Aside from being swell to have any loon two blocks from home, there were two likely species that it could be – Common Loon and Red-throated Loon. First off, knowing that loons do winter along the coast, and being confident that it was not a duck, not a gull, not a cormorant, I could safely say, “It is a loon!” Now for the trickier decision: Which is it? Confusingly, the Common isn’t any commoner and the Red-throated only has a red throat in the summer, so its name is no help now. Bigger/smaller, darker face/lighter face, bill held horizontally or more upright, necklace/no necklace, barred or chevroned back? These questions rattle around during each of the several seconds that the loon surfaces before his next Houdini escape. Red-throated wins.
A Blue Jay is only a Blue Jay. A Robin is a Robin is a Robin. Likewise for cardinals and crows. Though if a crow says, “Uh uh” sounding like it has a head cold, it’s a Fish Crow, not an American Crow. The up-cocked tail of a Mockingbird or a Catbird could leave you guessing. The big black and white geese are Canadas, and Brant are the smaller ones bickering. Female Mallards, Gadwalls and Black Ducks often still swim away from me unidentified.
A bagel, huge and doughy, jumps from under a nearby bench into my corgi Millie’s mouth! She is flabbergasted, no doubt, by the effrontery that I have trampled through four paragraphs about ducks without even an allusion to her. Triumphant to have clamped onto such a rotund treasure, the whites of her eyes mimic the voluptuous curves of this prize. Trying to take it away from Millie would only send me to the Emergency Room. Now I have to wait until she drops it so that I can give it a swift soccer kick out of the way. Ducky.
Diversion: Several weeks ago I was alerted to a tiny flock of Ruddy Ducks (West Village Bird #84!) – an easier sleuth. Rubber Ducky prototype, plastic blue bill, pert stand-up tail. The males in winter have a swashbuckling flash of white across their cheeks and don their namesake ruddiness to woo the ladies. A female Bufflehead could be confused with a Ruddy Duck, or, less likely, a plumper female Scaup or even a wayward Scoter.
Ha! Millie thought that I wasn’t paying attention and put down the bagel to chomp into it. A quick pull of the leash ends that frisbee of dough ruining her girlish figure. Millie weighs a pathetic yearning for her lost breakfast against a glare in my direction that, if she were a super-hero, would probably blow me to smithereens.
“How do you see so many birds?” people often ask. The smallest thing can be the tipoff that something is different. A duo of birds sally out from the top of a tree, returning to where they started. That’s it. Most birds, once they leave a place, fly somewhere else. Flycatchers do this yo-yo thing, but they’re only around in the summer. Titmice have crests like these guys but pick their food from branches, not out of the air. The chattering clinches it: Cedar Waxwings. The sun breaks through a cloud and the Waxwings’ velvety fawn breasts shimmer in the light.

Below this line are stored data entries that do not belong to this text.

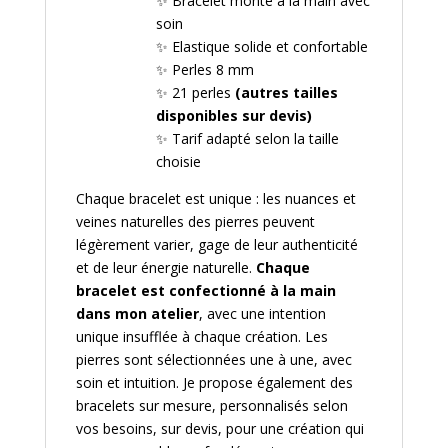
✨ Bracelet monté à la main avec
soin
✨ Elastique solide et confortable
✨ Perles 8 mm
✨ 21 perles
(autres tailles
disponibles sur devis)
✨ Tarif adapté selon la taille
choisie
Chaque bracelet est unique : les nuances et
veines naturelles des pierres peuvent
légèrement varier, gage de leur authenticité
et de leur énergie naturelle.
Chaque
bracelet est confectionné à la main
dans mon atelier
, avec une intention
unique insufflée à chaque création. Les
pierres sont sélectionnées une à une, avec
soin et intuition. Je propose également des
bracelets sur mesure, personnalisés selon
vos besoins, sur devis, pour une création qui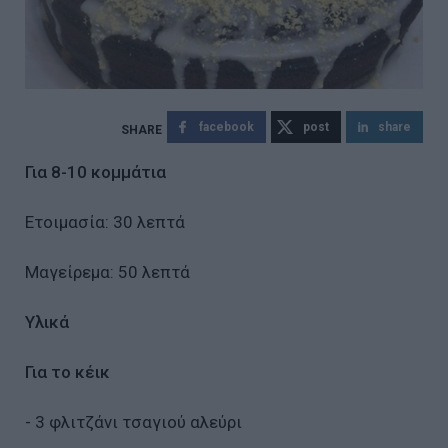
facebook
post
share
Για 8-10 κομμάτια
Ετοιμασία: 30 λεπτά
Μαγείρεμα: 50 λεπτά
Υλικά
Για το κέικ
- 3 φλιτζάνι τσαγιού αλεύρι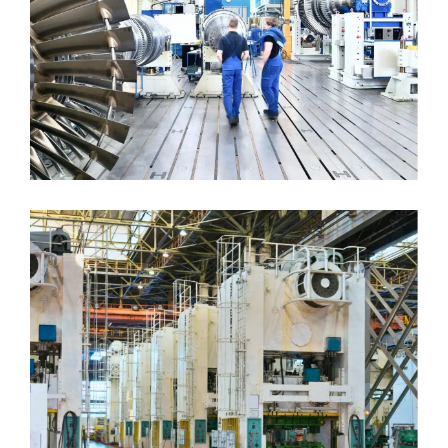
MASCHINEN- UND ANLAGENBAU
PRESSEN UND UMFORMTECHNIK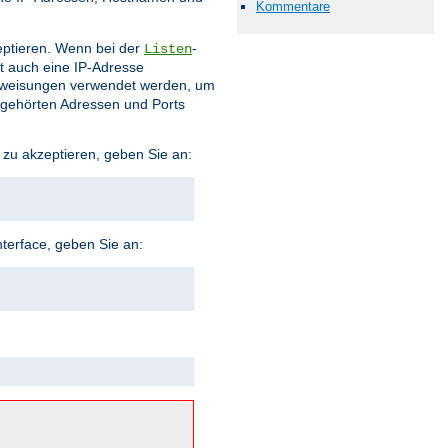
Kommentare
eptieren. Wenn bei der
-
Listen
t auch eine IP-Adresse
weisungen verwendet werden, um
bgehörten Adressen und Ports
 zu akzeptieren, geben Sie an:
terface, geben Sie an: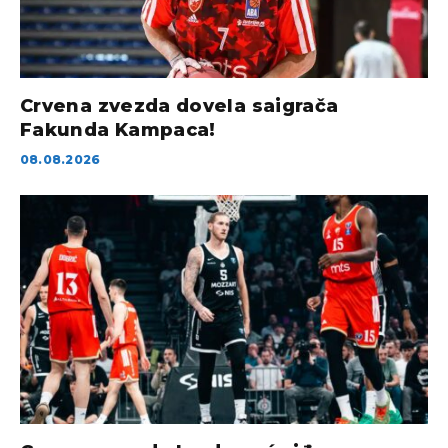
Crvena zvezda dovela saigrača
Fakunda Kampaca!
08.08.2026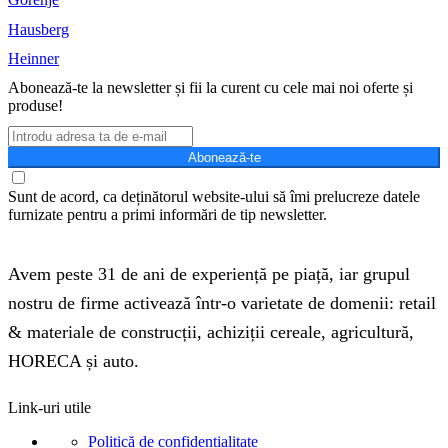
Hausberg
Heinner
Abonează-te la newsletter și fii la curent cu cele mai noi oferte și
produse!
Abonează-te
Sunt de acord, ca deținătorul website-ului să îmi prelucreze datele
furnizate pentru a primi informări de tip newsletter.
Avem peste 31 de ani de experiență pe piață, iar grupul
nostru de firme activează într-o varietate de domenii: retail
& materiale de construcții, achiziții cereale, agricultură,
HORECA și auto.
Link-uri utile
Politică de confidențialitate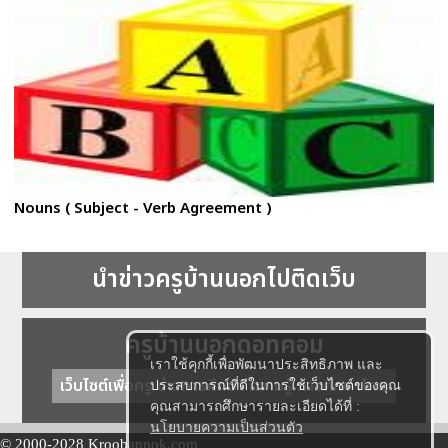
Nouns ( Subject - Verb Agreement )
นำข่าวครูบ้านนอกไปติดเว็บ
ครูบ้านนอกดอทคอม
เราใช้คุกกี้เพื่อพัฒนาประสิทธิภาพ และ
เว็บไซต์เพื่อครู ข่าวการศึกษา ความรู้ การศึกษาไทย
ประสบการณ์ที่ดีในการใช้เว็บไซต์ของคุณ
คุณสามารถศึกษารายละเอียดได้ที่ :
นโยบายความเป็นส่วนตัว
© 2000-2028 Kroobannok.com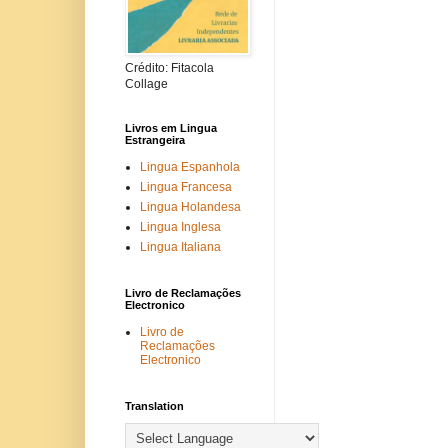
Crédito: Fitacola
Collage
Livros em Lingua
Estrangeira
Lingua Espanhola
Lingua Francesa
Lingua Holandesa
Lingua Inglesa
Lingua Italiana
Livro de Reclamações
Electronico
Livro de
Reclamações
Electronico
Translation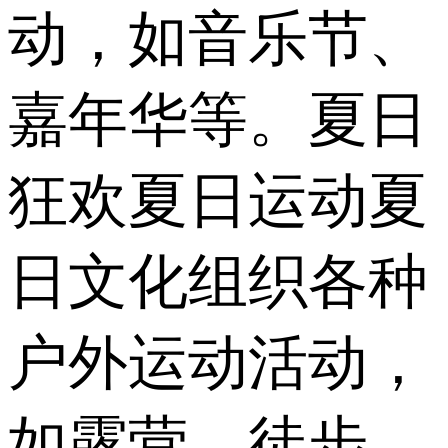
动，如音乐节、
嘉年华等。夏日
狂欢夏日运动夏
日文化组织各种
户外运动活动，
如露营、徒步、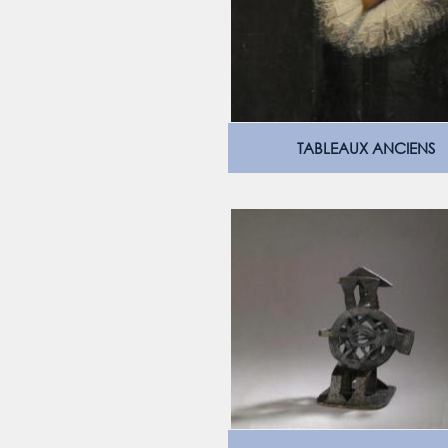
TABLEAUX ANCIENS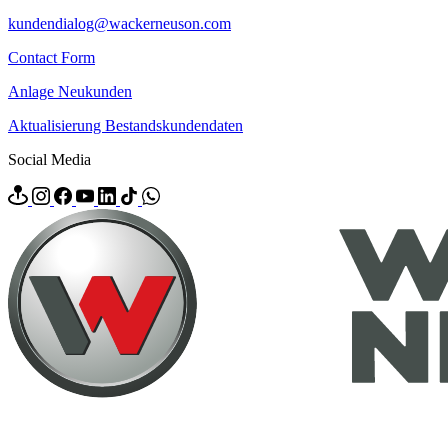
kundendialog@wackerneuson.com
Contact Form
Anlage Neukunden
Aktualisierung Bestandskundendaten
Social Media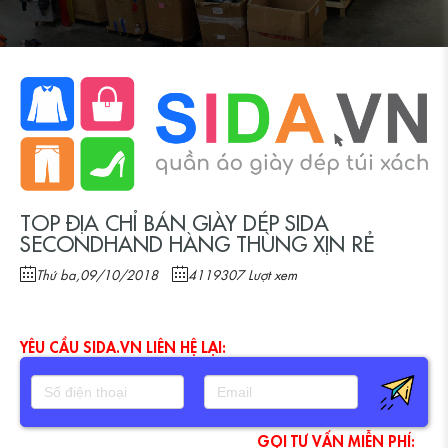
TOP ĐỊA CHỈ BÁN GIÀY DÉP SIDA
SECONDHAND HÀNG THÙNG XỊN RẺ
Thứ ba,09/10/2018
4119307 Lượt xem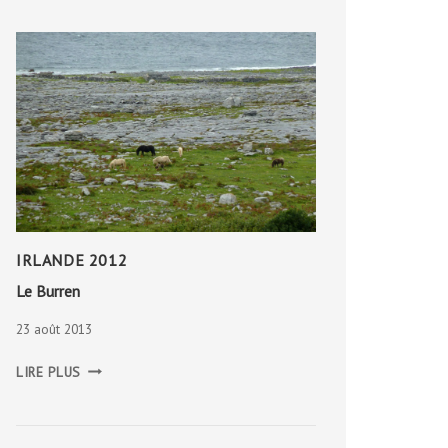
IRLANDE 2012
Le Burren
23 août 2013
LE
LIRE PLUS
BURREN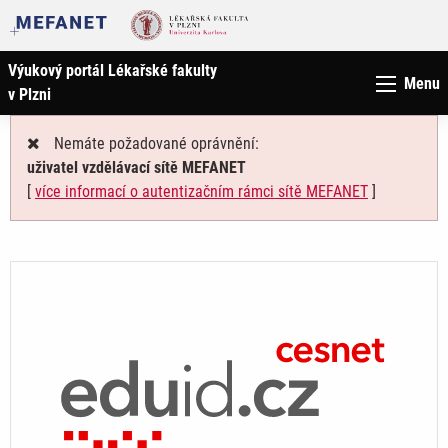
Výukový portál Lékařské fakulty
Menu
v Plzni
Nemáte požadované oprávnění:
uživatel vzdělávací sítě MEFANET
[
více informací o autentizačním rámci sítě MEFANET
]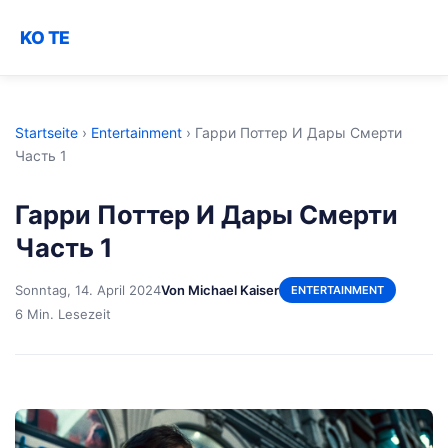
KO TE
Startseite
›
Entertainment
›
Гарри Поттер И Дары Смерти
Часть 1
Гарри Поттер И Дары Смерти
Часть 1
Sonntag, 14. April 2024
Von Michael Kaiser
ENTERTAINMENT
6 Min. Lesezeit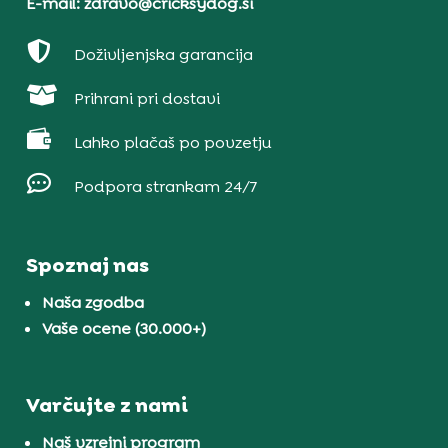
E-mail: zdravo@cricksydog.si

Doživljenjska garancija

Prihrani pri dostavi

Lahko plačaš po povzetju

Podpora strankam 24/7
Spoznaj nas
Naša zgodba
Vaše ocene (30.000+)
Varčujte z nami
Naš vzrejni program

Millie looks up. I look up too and grin. Our neighborhood Red-tailed Hawk is perched on the hawk-shaped finial of a West 11th Street water tower. It’s like Russian nesting dolls. A second hawk swerves in for a game of King of the Castle! Aerial cavorting ensues. Is this a romance? Just in time for Valentine’s Day?
“Aauff,” Millie has the last word, “Aauff!”